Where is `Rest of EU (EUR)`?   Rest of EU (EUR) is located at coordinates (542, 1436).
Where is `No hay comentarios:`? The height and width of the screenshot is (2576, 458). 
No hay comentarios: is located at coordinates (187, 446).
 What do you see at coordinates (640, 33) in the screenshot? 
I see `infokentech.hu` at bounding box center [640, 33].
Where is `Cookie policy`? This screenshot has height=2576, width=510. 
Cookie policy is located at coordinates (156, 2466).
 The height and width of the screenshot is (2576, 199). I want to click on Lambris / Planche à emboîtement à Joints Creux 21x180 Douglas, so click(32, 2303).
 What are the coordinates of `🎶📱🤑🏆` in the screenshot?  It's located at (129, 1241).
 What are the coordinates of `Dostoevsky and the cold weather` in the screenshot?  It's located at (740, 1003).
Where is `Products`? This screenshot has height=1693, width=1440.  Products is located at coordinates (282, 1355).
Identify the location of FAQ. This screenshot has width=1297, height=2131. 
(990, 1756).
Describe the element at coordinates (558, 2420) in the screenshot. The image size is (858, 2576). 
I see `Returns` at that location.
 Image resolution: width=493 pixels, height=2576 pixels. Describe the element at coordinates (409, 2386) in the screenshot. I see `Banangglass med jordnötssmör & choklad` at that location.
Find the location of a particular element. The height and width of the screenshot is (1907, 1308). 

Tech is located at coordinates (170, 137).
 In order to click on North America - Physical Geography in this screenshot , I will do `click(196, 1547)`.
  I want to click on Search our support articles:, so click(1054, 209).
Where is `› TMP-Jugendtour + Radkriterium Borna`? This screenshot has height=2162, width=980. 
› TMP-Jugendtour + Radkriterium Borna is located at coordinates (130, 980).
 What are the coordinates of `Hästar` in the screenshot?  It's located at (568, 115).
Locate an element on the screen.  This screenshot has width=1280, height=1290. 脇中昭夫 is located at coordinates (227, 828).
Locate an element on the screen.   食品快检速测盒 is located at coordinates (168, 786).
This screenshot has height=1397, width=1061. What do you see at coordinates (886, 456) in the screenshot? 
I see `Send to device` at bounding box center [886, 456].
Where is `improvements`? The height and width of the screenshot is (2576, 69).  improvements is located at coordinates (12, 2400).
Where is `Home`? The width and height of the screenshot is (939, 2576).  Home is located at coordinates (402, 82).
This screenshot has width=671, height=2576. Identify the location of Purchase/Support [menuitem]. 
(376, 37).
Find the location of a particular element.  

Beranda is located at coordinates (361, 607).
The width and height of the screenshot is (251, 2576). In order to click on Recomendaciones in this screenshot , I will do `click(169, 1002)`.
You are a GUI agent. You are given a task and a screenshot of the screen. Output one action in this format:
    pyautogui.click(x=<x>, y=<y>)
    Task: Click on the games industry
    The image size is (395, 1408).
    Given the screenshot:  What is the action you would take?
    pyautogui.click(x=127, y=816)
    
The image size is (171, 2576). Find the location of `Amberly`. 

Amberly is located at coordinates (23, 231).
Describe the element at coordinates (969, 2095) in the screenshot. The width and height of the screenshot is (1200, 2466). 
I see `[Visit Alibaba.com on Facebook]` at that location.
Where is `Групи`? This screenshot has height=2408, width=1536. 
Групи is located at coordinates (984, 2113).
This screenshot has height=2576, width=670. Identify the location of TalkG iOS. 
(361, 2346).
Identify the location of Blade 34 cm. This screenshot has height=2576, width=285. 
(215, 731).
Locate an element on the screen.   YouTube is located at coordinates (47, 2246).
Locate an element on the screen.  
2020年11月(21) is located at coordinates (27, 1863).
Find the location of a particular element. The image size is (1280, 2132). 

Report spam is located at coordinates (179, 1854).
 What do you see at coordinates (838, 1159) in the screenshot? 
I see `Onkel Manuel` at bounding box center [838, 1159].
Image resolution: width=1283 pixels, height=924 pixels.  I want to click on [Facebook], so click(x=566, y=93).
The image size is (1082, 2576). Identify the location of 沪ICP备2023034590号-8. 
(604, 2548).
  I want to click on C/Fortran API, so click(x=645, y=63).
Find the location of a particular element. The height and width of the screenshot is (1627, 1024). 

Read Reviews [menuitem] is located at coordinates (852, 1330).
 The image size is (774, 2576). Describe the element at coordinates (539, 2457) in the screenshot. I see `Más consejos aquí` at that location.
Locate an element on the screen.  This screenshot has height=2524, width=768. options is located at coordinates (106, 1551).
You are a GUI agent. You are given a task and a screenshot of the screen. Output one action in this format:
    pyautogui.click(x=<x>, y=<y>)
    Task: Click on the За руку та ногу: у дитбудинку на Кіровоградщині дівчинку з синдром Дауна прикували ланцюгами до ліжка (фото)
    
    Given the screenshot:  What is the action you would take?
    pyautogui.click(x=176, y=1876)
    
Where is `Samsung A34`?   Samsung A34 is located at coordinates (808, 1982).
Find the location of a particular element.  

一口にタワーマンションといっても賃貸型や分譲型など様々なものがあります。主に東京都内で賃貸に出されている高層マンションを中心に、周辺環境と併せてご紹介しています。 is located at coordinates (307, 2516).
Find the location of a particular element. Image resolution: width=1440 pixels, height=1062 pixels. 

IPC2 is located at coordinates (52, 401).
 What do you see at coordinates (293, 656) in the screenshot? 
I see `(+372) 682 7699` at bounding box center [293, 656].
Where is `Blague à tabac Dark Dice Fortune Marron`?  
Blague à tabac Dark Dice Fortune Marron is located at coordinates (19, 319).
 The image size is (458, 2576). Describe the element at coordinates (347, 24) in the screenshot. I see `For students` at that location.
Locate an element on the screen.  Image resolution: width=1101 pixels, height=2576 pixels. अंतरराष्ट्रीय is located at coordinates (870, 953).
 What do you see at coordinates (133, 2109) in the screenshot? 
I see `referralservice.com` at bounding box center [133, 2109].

******************************

■ Exercise
Every line above should be output exactly as it stands.

■ The completed task
Where is `Rest of EU (EUR)`?   Rest of EU (EUR) is located at coordinates (542, 1436).
Where is `No hay comentarios:`? The height and width of the screenshot is (2576, 458). 
No hay comentarios: is located at coordinates (187, 446).
 What do you see at coordinates (640, 33) in the screenshot? 
I see `infokentech.hu` at bounding box center [640, 33].
Where is `Cookie policy`? This screenshot has height=2576, width=510. 
Cookie policy is located at coordinates (156, 2466).
 The height and width of the screenshot is (2576, 199). I want to click on Lambris / Planche à emboîtement à Joints Creux 21x180 Douglas, so click(32, 2303).
 What are the coordinates of `🎶📱🤑🏆` in the screenshot?  It's located at (129, 1241).
 What are the coordinates of `Dostoevsky and the cold weather` in the screenshot?  It's located at (740, 1003).
Where is `Products`? This screenshot has height=1693, width=1440.  Products is located at coordinates (282, 1355).
Identify the location of FAQ. This screenshot has width=1297, height=2131. 
(990, 1756).
Describe the element at coordinates (558, 2420) in the screenshot. The image size is (858, 2576). 
I see `Returns` at that location.
 Image resolution: width=493 pixels, height=2576 pixels. Describe the element at coordinates (409, 2386) in the screenshot. I see `Banangglass med jordnötssmör & choklad` at that location.
Find the location of a particular element. The height and width of the screenshot is (1907, 1308). 

Tech is located at coordinates (170, 137).
 In order to click on North America - Physical Geography in this screenshot , I will do `click(196, 1547)`.
  I want to click on Search our support articles:, so click(1054, 209).
Where is `› TMP-Jugendtour + Radkriterium Borna`? This screenshot has height=2162, width=980. 
› TMP-Jugendtour + Radkriterium Borna is located at coordinates (130, 980).
 What are the coordinates of `Hästar` in the screenshot?  It's located at (568, 115).
Locate an element on the screen.  This screenshot has width=1280, height=1290. 脇中昭夫 is located at coordinates (227, 828).
Locate an element on the screen.   食品快检速测盒 is located at coordinates (168, 786).
This screenshot has height=1397, width=1061. What do you see at coordinates (886, 456) in the screenshot? 
I see `Send to device` at bounding box center [886, 456].
Where is `improvements`? The height and width of the screenshot is (2576, 69).  improvements is located at coordinates (12, 2400).
Where is `Home`? The width and height of the screenshot is (939, 2576).  Home is located at coordinates (402, 82).
This screenshot has width=671, height=2576. Identify the location of Purchase/Support [menuitem]. 
(376, 37).
Find the location of a particular element.  

Beranda is located at coordinates (361, 607).
The width and height of the screenshot is (251, 2576). In order to click on Recomendaciones in this screenshot , I will do `click(169, 1002)`.
You are a GUI agent. You are given a task and a screenshot of the screen. Output one action in this format:
    pyautogui.click(x=<x>, y=<y>)
    Task: Click on the games industry
    The image size is (395, 1408).
    Given the screenshot:  What is the action you would take?
    pyautogui.click(x=127, y=816)
    
The image size is (171, 2576). Find the location of `Amberly`. 

Amberly is located at coordinates (23, 231).
Describe the element at coordinates (969, 2095) in the screenshot. The width and height of the screenshot is (1200, 2466). 
I see `[Visit Alibaba.com on Facebook]` at that location.
Where is `Групи`? This screenshot has height=2408, width=1536. 
Групи is located at coordinates (984, 2113).
This screenshot has height=2576, width=670. Identify the location of TalkG iOS. 
(361, 2346).
Identify the location of Blade 34 cm. This screenshot has height=2576, width=285. 
(215, 731).
Locate an element on the screen.   YouTube is located at coordinates (47, 2246).
Locate an element on the screen.  
2020年11月(21) is located at coordinates (27, 1863).
Find the location of a particular element. The image size is (1280, 2132). 

Report spam is located at coordinates (179, 1854).
 What do you see at coordinates (838, 1159) in the screenshot? 
I see `Onkel Manuel` at bounding box center [838, 1159].
Image resolution: width=1283 pixels, height=924 pixels.  I want to click on [Facebook], so click(x=566, y=93).
The image size is (1082, 2576). Identify the location of 沪ICP备2023034590号-8. 
(604, 2548).
  I want to click on C/Fortran API, so click(x=645, y=63).
Find the location of a particular element. The height and width of the screenshot is (1627, 1024). 

Read Reviews [menuitem] is located at coordinates (852, 1330).
 The image size is (774, 2576). Describe the element at coordinates (539, 2457) in the screenshot. I see `Más consejos aquí` at that location.
Locate an element on the screen.  This screenshot has height=2524, width=768. options is located at coordinates (106, 1551).
You are a GUI agent. You are given a task and a screenshot of the screen. Output one action in this format:
    pyautogui.click(x=<x>, y=<y>)
    Task: Click on the За руку та ногу: у дитбудинку на Кіровоградщині дівчинку з синдром Дауна прикували ланцюгами до ліжка (фото)
    
    Given the screenshot:  What is the action you would take?
    pyautogui.click(x=176, y=1876)
    
Where is `Samsung A34`?   Samsung A34 is located at coordinates (808, 1982).
Find the location of a particular element.  

一口にタワーマンションといっても賃貸型や分譲型など様々なものがあります。主に東京都内で賃貸に出されている高層マンションを中心に、周辺環境と併せてご紹介しています。 is located at coordinates (307, 2516).
Find the location of a particular element. Image resolution: width=1440 pixels, height=1062 pixels. 

IPC2 is located at coordinates (52, 401).
 What do you see at coordinates (293, 656) in the screenshot? 
I see `(+372) 682 7699` at bounding box center [293, 656].
Where is `Blague à tabac Dark Dice Fortune Marron`?  
Blague à tabac Dark Dice Fortune Marron is located at coordinates (19, 319).
 The image size is (458, 2576). Describe the element at coordinates (347, 24) in the screenshot. I see `For students` at that location.
Locate an element on the screen.  Image resolution: width=1101 pixels, height=2576 pixels. अंतरराष्ट्रीय is located at coordinates (870, 953).
 What do you see at coordinates (133, 2109) in the screenshot? 
I see `referralservice.com` at bounding box center [133, 2109].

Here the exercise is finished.